┏━━
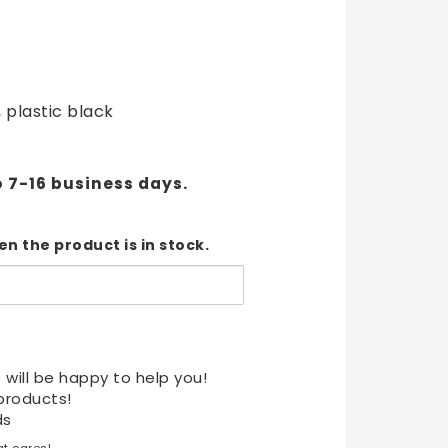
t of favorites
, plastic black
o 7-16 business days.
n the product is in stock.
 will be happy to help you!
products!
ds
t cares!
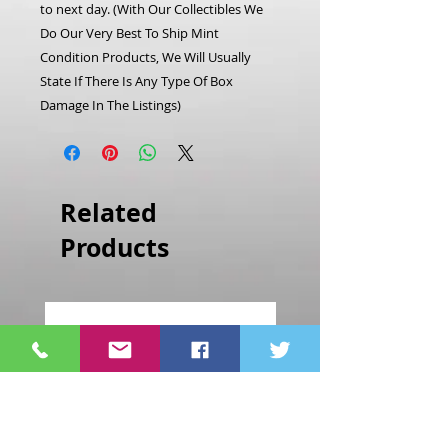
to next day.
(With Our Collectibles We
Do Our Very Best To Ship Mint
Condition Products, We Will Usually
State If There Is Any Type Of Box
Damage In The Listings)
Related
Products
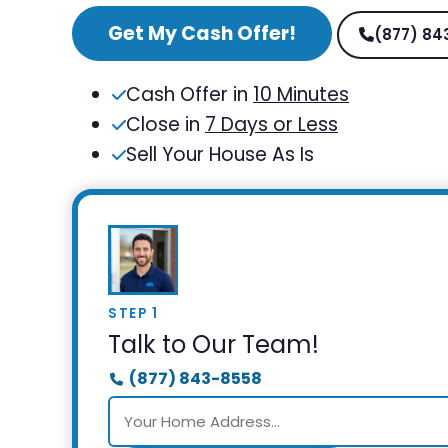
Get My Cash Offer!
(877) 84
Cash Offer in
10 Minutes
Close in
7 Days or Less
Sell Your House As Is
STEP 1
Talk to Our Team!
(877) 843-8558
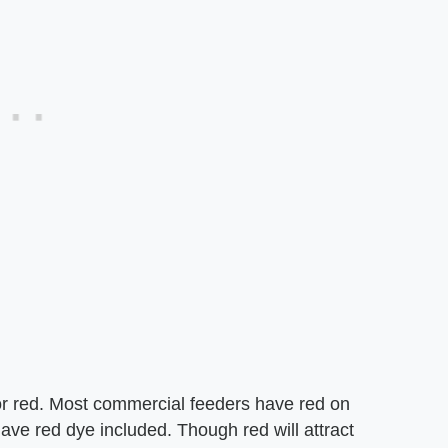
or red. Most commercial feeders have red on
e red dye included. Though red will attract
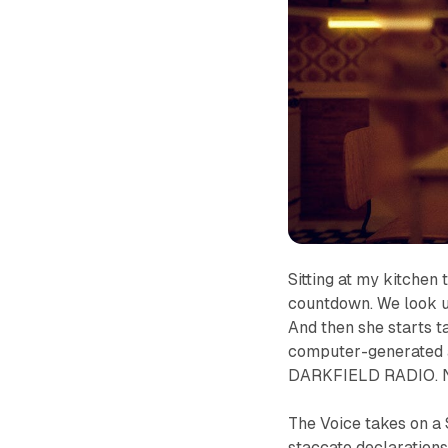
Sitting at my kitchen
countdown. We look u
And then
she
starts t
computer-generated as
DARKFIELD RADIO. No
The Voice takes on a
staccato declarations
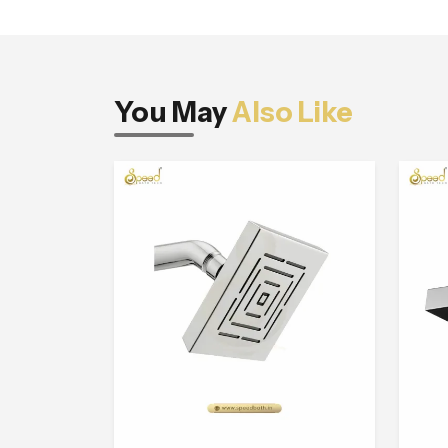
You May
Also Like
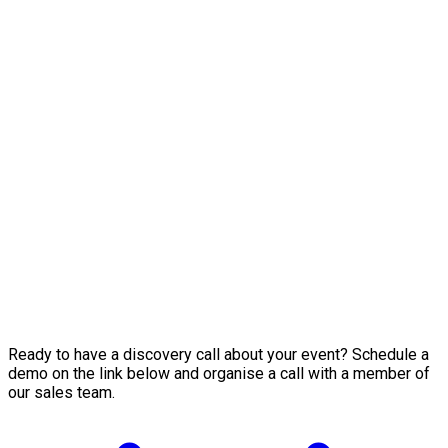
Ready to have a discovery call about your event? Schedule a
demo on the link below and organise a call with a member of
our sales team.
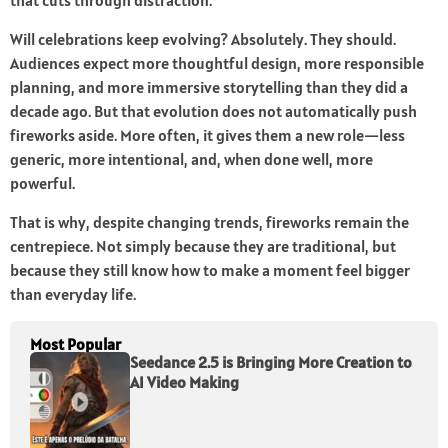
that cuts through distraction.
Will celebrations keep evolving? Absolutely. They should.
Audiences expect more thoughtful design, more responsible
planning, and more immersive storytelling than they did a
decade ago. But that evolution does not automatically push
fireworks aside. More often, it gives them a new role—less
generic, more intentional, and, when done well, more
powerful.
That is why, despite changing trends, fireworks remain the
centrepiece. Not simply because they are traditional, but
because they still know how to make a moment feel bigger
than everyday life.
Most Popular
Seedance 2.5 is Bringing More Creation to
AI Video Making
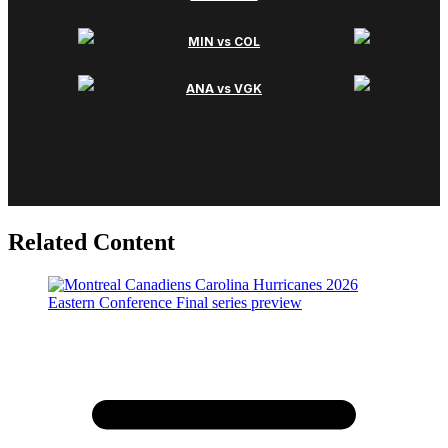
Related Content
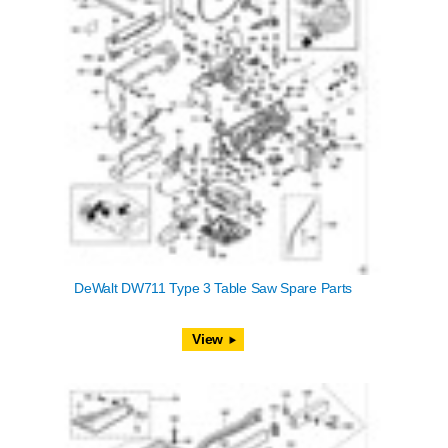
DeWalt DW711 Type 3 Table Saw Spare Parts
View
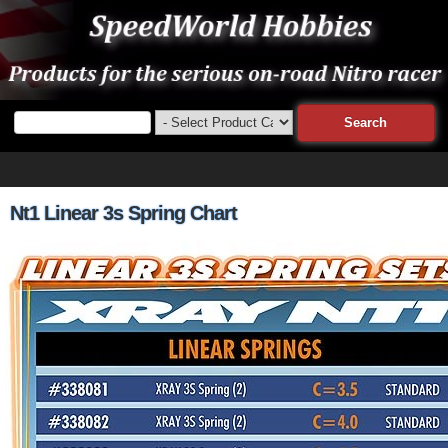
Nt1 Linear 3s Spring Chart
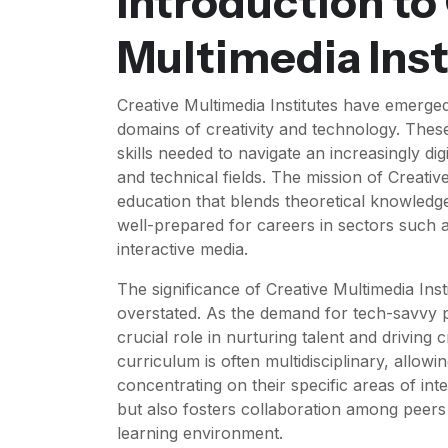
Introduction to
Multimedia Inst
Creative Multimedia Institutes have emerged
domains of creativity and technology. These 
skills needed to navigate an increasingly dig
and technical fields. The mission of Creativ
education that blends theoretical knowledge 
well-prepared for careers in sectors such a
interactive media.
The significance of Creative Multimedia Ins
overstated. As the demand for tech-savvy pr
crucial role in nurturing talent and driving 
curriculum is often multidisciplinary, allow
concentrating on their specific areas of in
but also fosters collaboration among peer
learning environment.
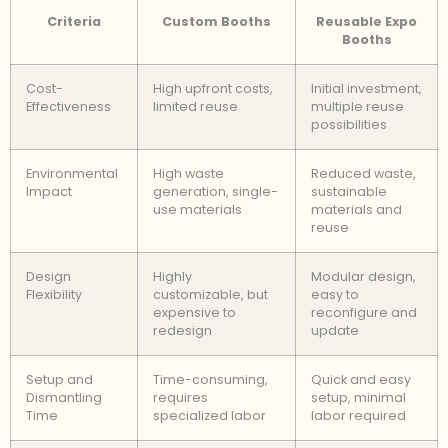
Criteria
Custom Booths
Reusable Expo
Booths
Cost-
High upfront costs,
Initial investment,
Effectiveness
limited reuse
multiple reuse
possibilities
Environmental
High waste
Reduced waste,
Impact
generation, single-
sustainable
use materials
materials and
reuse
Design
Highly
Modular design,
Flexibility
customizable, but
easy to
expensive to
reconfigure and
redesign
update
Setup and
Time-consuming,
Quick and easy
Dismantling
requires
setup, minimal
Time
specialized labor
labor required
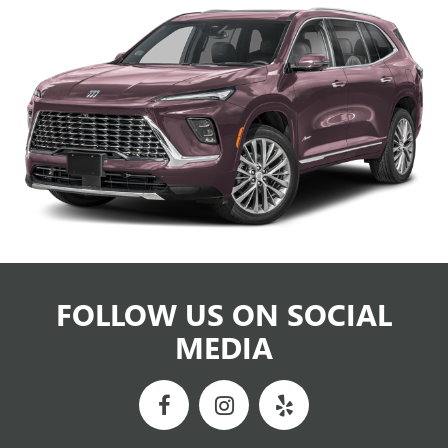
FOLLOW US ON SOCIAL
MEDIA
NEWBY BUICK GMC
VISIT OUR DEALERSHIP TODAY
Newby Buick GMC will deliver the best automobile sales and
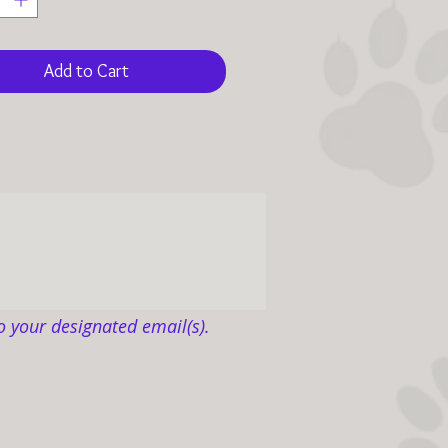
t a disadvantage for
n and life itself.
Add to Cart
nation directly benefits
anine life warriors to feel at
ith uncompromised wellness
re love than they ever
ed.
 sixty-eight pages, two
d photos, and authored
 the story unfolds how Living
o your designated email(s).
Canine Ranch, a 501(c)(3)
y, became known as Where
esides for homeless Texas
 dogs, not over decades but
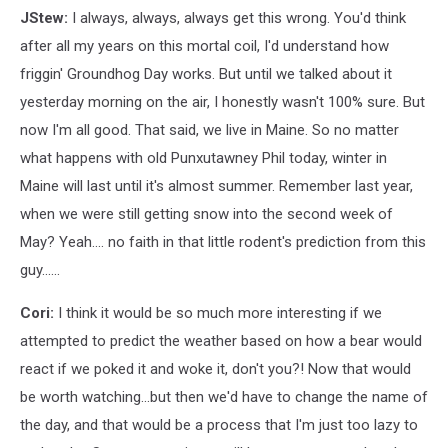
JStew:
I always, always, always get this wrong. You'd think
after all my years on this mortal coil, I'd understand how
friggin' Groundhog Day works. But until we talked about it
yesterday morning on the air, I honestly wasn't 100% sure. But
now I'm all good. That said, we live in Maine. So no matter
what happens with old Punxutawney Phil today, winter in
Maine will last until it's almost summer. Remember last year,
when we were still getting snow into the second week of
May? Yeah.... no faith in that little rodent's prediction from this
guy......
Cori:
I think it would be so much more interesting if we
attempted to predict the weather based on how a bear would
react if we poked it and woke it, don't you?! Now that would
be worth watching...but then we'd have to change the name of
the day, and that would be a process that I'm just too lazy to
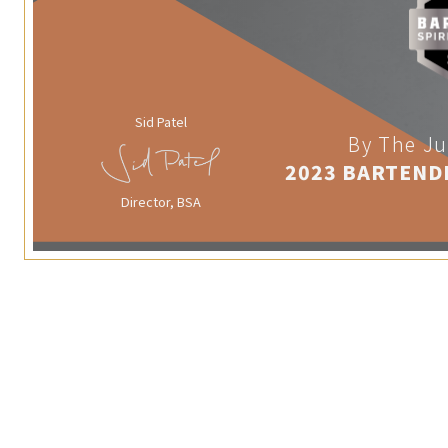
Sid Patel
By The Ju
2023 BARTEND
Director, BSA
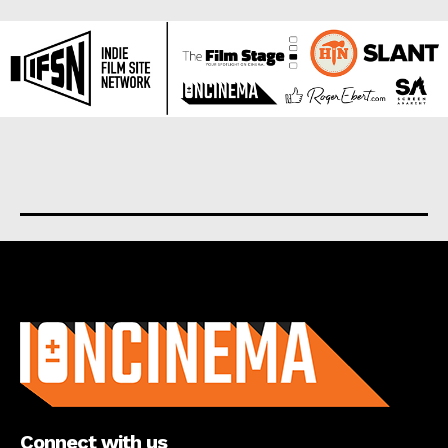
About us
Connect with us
┗━━
◆ **Exercise brief**: In the records above, find the line that contains "Add to Cart" and repeat exactly that line and all lines after it to the end. Do not include pictures.

◆ **Solution for this task**:
Add to Cart
nation directly benefits
anine life warriors to feel at
ith uncompromised wellness
re love than they ever
ed.
 sixty-eight pages, two
d photos, and authored
 the story unfolds how Living
o your designated email(s).
Canine Ranch, a 501(c)(3)
y, became known as Where
esides for homeless Texas
 dogs, not over decades but
JStew:
I always, always, always get this wrong. You'd think
after all my years on this mortal coil, I'd understand how
friggin' Groundhog Day works. But until we talked about it
yesterday morning on the air, I honestly wasn't 100% sure. But
now I'm all good. That said, we live in Maine. So no matter
what happens with old Punxutawney Phil today, winter in
Maine will last until it's almost summer. Remember last year,
when we were still getting snow into the second week of
May? Yeah.... no faith in that little rodent's prediction from this
guy......
Cori:
I think it would be so much more interesting if we
attempted to predict the weather based on how a bear would
react if we poked it and woke it, don't you?! Now that would
be worth watching...but then we'd have to change the name of
the day, and that would be a process that I'm just too lazy to
Sid Patel
By The Ju
2023 BARTEND
Director, BSA
About us
Connect with us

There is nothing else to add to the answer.